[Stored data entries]
::::::::::

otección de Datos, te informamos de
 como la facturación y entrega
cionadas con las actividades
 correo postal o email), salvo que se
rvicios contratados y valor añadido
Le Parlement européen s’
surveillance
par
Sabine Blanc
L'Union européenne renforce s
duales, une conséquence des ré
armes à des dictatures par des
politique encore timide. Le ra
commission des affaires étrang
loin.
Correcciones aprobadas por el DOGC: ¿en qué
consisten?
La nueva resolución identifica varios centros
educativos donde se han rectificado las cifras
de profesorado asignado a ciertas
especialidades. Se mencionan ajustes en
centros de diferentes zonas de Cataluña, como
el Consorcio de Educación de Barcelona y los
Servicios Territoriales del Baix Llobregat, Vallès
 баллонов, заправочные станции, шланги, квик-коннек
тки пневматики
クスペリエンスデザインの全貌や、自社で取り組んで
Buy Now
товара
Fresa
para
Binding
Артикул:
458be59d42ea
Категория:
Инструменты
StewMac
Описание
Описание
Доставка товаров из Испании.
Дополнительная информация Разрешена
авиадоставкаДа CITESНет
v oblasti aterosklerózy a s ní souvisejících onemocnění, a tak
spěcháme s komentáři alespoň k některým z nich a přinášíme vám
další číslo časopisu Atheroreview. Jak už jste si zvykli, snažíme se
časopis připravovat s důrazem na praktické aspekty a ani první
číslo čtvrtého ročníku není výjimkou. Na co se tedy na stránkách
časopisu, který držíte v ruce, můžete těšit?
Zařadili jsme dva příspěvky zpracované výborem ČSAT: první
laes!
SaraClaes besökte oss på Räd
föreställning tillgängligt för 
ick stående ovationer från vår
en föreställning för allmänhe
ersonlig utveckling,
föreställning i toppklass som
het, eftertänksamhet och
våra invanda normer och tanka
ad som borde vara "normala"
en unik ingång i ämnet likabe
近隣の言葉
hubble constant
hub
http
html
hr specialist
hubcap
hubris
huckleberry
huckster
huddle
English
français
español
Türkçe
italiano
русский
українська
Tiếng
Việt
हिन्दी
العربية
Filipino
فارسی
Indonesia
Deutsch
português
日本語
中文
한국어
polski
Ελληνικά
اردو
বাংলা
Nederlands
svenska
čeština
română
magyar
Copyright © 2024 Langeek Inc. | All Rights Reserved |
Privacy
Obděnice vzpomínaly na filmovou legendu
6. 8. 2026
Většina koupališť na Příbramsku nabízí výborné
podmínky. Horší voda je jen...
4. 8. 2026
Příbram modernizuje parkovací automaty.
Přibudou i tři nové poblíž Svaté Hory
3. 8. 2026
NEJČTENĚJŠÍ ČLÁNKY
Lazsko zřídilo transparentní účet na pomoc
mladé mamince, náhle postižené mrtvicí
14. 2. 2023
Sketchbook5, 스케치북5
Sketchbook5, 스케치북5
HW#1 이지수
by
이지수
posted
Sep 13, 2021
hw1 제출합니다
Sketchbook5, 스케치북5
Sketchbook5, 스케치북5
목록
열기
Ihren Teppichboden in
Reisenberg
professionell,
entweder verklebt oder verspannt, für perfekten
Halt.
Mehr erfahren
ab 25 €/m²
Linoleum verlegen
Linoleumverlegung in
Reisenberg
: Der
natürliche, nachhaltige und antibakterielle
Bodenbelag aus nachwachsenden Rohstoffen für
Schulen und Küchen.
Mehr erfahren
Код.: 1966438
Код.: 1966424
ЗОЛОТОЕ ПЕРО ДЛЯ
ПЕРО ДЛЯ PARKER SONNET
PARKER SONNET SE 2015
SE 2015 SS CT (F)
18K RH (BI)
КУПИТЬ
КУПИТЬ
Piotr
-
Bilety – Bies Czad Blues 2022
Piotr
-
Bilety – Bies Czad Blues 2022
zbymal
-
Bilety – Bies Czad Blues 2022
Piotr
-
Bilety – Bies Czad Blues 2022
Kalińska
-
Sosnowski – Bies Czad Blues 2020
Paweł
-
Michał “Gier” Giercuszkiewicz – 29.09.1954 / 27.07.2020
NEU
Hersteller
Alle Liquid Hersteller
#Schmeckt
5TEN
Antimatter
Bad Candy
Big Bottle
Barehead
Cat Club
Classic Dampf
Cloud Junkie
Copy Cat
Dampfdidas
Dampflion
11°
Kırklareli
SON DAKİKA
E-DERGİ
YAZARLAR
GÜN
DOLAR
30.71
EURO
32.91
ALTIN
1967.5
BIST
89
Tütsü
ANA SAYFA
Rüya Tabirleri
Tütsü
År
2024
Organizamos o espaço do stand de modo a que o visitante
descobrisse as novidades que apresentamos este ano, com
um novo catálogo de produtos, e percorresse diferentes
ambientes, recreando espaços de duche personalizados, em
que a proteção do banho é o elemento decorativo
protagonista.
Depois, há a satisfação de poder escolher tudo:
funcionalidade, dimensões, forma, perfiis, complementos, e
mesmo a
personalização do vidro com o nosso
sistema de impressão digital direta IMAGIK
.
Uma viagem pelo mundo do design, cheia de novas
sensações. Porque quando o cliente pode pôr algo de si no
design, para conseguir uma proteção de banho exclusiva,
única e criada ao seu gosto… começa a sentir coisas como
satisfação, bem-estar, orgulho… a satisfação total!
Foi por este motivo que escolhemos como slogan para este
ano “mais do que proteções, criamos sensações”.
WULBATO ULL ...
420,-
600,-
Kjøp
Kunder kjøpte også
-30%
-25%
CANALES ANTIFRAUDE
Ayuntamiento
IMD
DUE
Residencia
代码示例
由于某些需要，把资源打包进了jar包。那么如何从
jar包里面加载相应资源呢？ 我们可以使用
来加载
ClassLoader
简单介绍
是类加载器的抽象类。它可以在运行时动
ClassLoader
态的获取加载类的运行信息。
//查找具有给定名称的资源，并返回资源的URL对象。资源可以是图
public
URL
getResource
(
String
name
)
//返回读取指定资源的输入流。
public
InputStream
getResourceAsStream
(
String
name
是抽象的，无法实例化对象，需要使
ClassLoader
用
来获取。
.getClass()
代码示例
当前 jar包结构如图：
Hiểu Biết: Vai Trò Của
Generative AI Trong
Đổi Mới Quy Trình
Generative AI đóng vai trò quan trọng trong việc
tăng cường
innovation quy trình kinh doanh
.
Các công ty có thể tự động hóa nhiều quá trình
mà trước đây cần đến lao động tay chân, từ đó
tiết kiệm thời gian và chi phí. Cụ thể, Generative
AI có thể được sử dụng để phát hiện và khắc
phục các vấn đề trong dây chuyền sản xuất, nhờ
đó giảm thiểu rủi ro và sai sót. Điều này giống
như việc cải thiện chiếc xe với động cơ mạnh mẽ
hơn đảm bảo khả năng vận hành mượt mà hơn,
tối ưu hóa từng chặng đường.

::::::::::

An exact reproduction of all the records is required.

otección de Datos, te informamos de
 como la facturación y entrega
cionadas con las actividades
 correo postal o email), salvo que se
rvicios contratados y valor añadido
Le Parlement européen s’
surveillance
par
Sabine Blanc
L'Union européenne renforce s
duales, une conséquence des ré
armes à des dictatures par des
politique encore timide. Le ra
commission des affaires étrang
loin.
Correcciones aprobadas por el DOGC: ¿en qué
consisten?
La nueva resolución identifica varios centros
educativos donde se han rectificado las cifras
de profesorado asignado a ciertas
especialidades. Se mencionan ajustes en
centros de diferentes zonas de Cataluña, como
el Consorcio de Educación de Barcelona y los
Servicios Territoriales del Baix Llobregat, Vallès
 баллонов, заправочные станции, шланги, квик-коннек
тки пневматики
クスペリエンスデザインの全貌や、自社で取り組んで
Buy Now
товара
Fresa
para
Binding
Артикул:
458be59d42ea
Категория:
Инструменты
StewMac
Описание
Описание
Доставка товаров из Испании.
Дополнительная информация Разрешена
авиадоставкаДа CITESНет
v oblasti aterosklerózy a s ní souvisejících onemocnění, a tak
spěcháme s komentáři alespoň k některým z nich a přinášíme vám
další číslo časopisu Atheroreview. Jak už jste si zvykli, snažíme se
časopis připravovat s důrazem na praktické aspekty a ani první
číslo čtvrtého ročníku není výjimkou. Na co se tedy na stránkách
časopisu, který držíte v ruce, můžete těšit?
Zařadili jsme dva příspěvky zpracované výborem ČSAT: první
laes!
SaraClaes besökte oss på Räd
föreställning tillgängligt för 
ick stående ovationer från vår
en föreställning för allmänhe
ersonlig utveckling,
föreställning i toppklass som
het, eftertänksamhet och
våra invanda normer och tanka
ad som borde vara "normala"
en unik ingång i ämnet likabe
近隣の言葉
hubble constant
hub
http
html
hr specialist
hubcap
hubris
huckleberry
huckster
huddle
English
français
español
Türkçe
italiano
русский
українська
Tiếng
Việt
हिन्दी
العربية
Filipino
فارسی
Indonesia
Deutsch
português
日本語
中文
한국어
polski
Ελληνικά
اردو
বাংলা
Nederlands
svenska
čeština
română
magyar
Copyright © 2024 Langeek Inc. | All Rights Reserved |
Privacy
Obděnice vzpomínaly na filmovou legendu
6. 8. 2026
Většina koupališť na Příbramsku nabízí výborné
podmínky. Horší voda je jen...
4. 8. 2026
Příbram modernizuje parkovací automaty.
Přibudou i tři nové poblíž Svaté Hory
3. 8. 2026
NEJČTENĚJŠÍ ČLÁNKY
Lazsko zřídilo transparentní účet na pomoc
mladé mamince, náhle postižené mrtvicí
14. 2. 2023
Sketchbook5, 스케치북5
Sketchbook5, 스케치북5
HW#1 이지수
by
이지수
posted
Sep 13, 2021
hw1 제출합니다
Sketchbook5, 스케치북5
Sketchbook5, 스케치북5
목록
열기
Ihren Teppichboden in
Reisenberg
professionell,
entweder verklebt oder verspannt, für perfekten
Halt.
Mehr erfahren
ab 25 €/m²
Linoleum verlegen
Linoleumverlegung in
Reisenberg
: Der
natürliche, nachhaltige und antibakterielle
Bodenbelag aus nachwachsenden Rohstoffen für
Schulen und Küchen.
Mehr erfahren
Код.: 1966438
Код.: 1966424
ЗОЛОТОЕ ПЕРО ДЛЯ
ПЕРО ДЛЯ PARKER SONNET
PARKER SONNET SE 2015
SE 2015 SS CT (F)
18K RH (BI)
КУПИТЬ
КУПИТЬ
Piotr
-
Bilety – Bies Czad Blues 2022
Piotr
-
Bilety – Bies Czad Blues 2022
zbymal
-
Bilety – Bies Czad Blues 2022
Piotr
-
Bilety – Bies Czad Blues 2022
Kalińska
-
Sosnowski – Bies Czad Blues 2020
Paweł
-
Michał “Gier” Giercuszkiewicz – 29.09.1954 / 27.07.2020
NEU
Hersteller
Alle Liquid Hersteller
#Schmeckt
5TEN
Antimatter
Bad Candy
Big Bottle
Barehead
Cat Club
Classic Dampf
Cloud Junkie
Copy Cat
Dampfdidas
Dampflion
11°
Kırklareli
SON DAKİKA
E-DERGİ
YAZARLAR
GÜN
DOLAR
30.71
EURO
32.91
ALTIN
1967.5
BIST
89
Tütsü
ANA SAYFA
Rüya Tabirleri
Tütsü
År
2024
Organizamos o espaço do stand de modo a que o visitante
descobrisse as novidades que apresentamos este ano, com
um novo catálogo de produtos, e percorresse diferentes
ambientes, recreando espaços de duche personalizados, em
que a proteção do banho é o elemento decorativo
protagonista.
Depois, há a satisfação de poder escolher tudo:
funcionalidade, dimensões, forma, perfiis, complementos, e
mesmo a
personalização do vidro com o nosso
sistema de impressão digital direta IMAGIK
.
Uma viagem pelo mundo do design, cheia de novas
sensações. Porque quando o cliente pode pôr algo de si no
design, para conseguir uma proteção de banho exclusiva,
única e criada ao seu gosto… começa a sentir coisas como
satisfação, bem-estar, orgulho… a satisfação total!
Foi por este motivo que escolhemos como slogan para este
ano “mais do que proteções, criamos sensações”.
WULBATO ULL ...
420,-
600,-
Kjøp
Kunder kjøpte også
-30%
-25%
CANALES ANTIFRAUDE
Ayuntamiento
IMD
DUE
Residencia
代码示例
由于某些需要，把资源打包进了jar包。那么如何从
jar包里面加载相应资源呢？ 我们可以使用
来加载
ClassLoader
简单介绍
是类加载器的抽象类。它可以在运行时动
ClassLoader
态的获取加载类的运行信息。
//查找具有给定名称的资源，并返回资源的URL对象。资源可以是图
public
URL
getResource
(
String
name
)
//返回读取指定资源的输入流。
public
InputStream
getResourceAsStream
(
String
name
是抽象的，无法实例化对象，需要使
ClassLoader
用
来获取。
.getClass()
代码示例
当前 jar包结构如图：
Hiểu Biết: Vai Trò Của
Generative AI Trong
Đổi Mới Quy Trình
Generative AI đóng vai trò quan trọng trong việc
tăng cường
innovation quy trình kinh doanh
.
Các công ty có thể tự động hóa nhiều quá trình
mà trước đây cần đến lao động tay chân, từ đó
tiết kiệm thời gian và chi phí. Cụ thể, Generative
AI có thể được sử dụng để phát hiện và khắc
phục các vấn đề trong dây chuyền sản xuất, nhờ
đó giảm thiểu rủi ro và sai sót. Điều này giống
như việc cải thiện chiếc xe với động cơ mạnh mẽ
hơn đảm bảo khả năng vận hành mượt mà hơn,
tối ưu hóa từng chặng đường.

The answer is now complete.